Advances in optical imaging in the diagnosis of traumatic brain injury

Traumatic brain injury (TBI), a leading cause of neurological disability, imposes a critical need for early and precise diagnosis due to its complex pathological heterogeneity, which directly impacts treatment efficacy and patient prognosis. Although conventional imaging techniques (e.g., CT, MRI) provide structural insights, their inherent limitations in molecular specificity, sensitivity for subtle lesions, and real-time dynamic monitoring necessitate the development of complementary approaches. Optical imaging, including fluorescence, bioluminescence, and photoacoustic imaging, have emerged as powerful tools, enabling non-invasive, real-time, and molecular-specific visualization of pathological cascades with high spatiotemporal resolution. In the field of TBI diagnosis, optical imaging has become a research hotspot.

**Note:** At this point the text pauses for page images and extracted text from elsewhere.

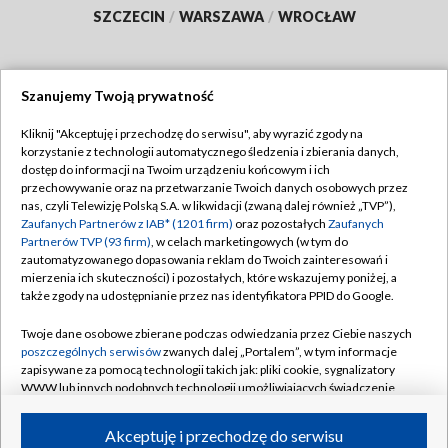
SZCZECIN
/
WARSZAWA
/
WROCŁAW
Szanujemy Twoją prywatność
Dołącz do nas:
Kliknij "Akceptuję i przechodzę do serwisu", aby wyrazić zgody na
korzystanie z technologii automatycznego śledzenia i zbierania danych,
TVP
dostęp do informacji na Twoim urządzeniu końcowym i ich
Abonament TVP
przechowywanie oraz na przetwarzanie Twoich danych osobowych przez
Regulamin TVP
nas, czyli Telewizję Polską S.A. w likwidacji (zwaną dalej również „TVP”),
Emisja w TVP
Polityka prywatności
Zaufanych Partnerów z IAB* (1201 firm)
oraz pozostałych
Zaufanych
Partnerów TVP (93 firm)
, w celach marketingowych (w tym do
Centrum informacji TVP
Moje zgody
zautomatyzowanego dopasowania reklam do Twoich zainteresowań i
mierzenia ich skuteczności) i pozostałych, które wskazujemy poniżej, a
Naziemna Telewizja Cyfrowa
Pomoc
także zgody na udostępnianie przez nas identyfikatora PPID do Google.
Sklep TVP
Biuro reklamy
Twoje dane osobowe zbierane podczas odwiedzania przez Ciebie naszych
Rada Programowa
Kontakt
poszczególnych serwisów
zwanych dalej „Portalem”, w tym informacje
zapisywane za pomocą technologii takich jak: pliki cookie, sygnalizatory
System NOS
WWW lub innych podobnych technologii umożliwiających świadczenie
dopasowanych i bezpiecznych usług, personalizację treści oraz reklam,
Informacje o nadawcy
Kanały
udostępnianie funkcji mediów społecznościowych oraz analizowanie
Akceptuję i przechodzę do serwisu
ruchu w Internecie.
Program dla prasy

In this review, we systematically explore the mechanisms of optical imaging methods and discuss the latest advances in their use for TBI diagnosis and TBI biomarker identification, and further discusses the possible future development of optical imaging in early diagnosis of TBI.

Statement of significance

(1) Highlights the limitations of current clinical imaging (CT/MRI) in detecting traumatic brain injury (TBI). (2) Showcases the unique advantages of optical imaging (e.g., fluorescence, photoacoustic, afterglow) for TBI diagnosis. (3) Introduces a timely, interdisciplinary review bridging nanomaterials, optical imaging, and TBI diagnostics.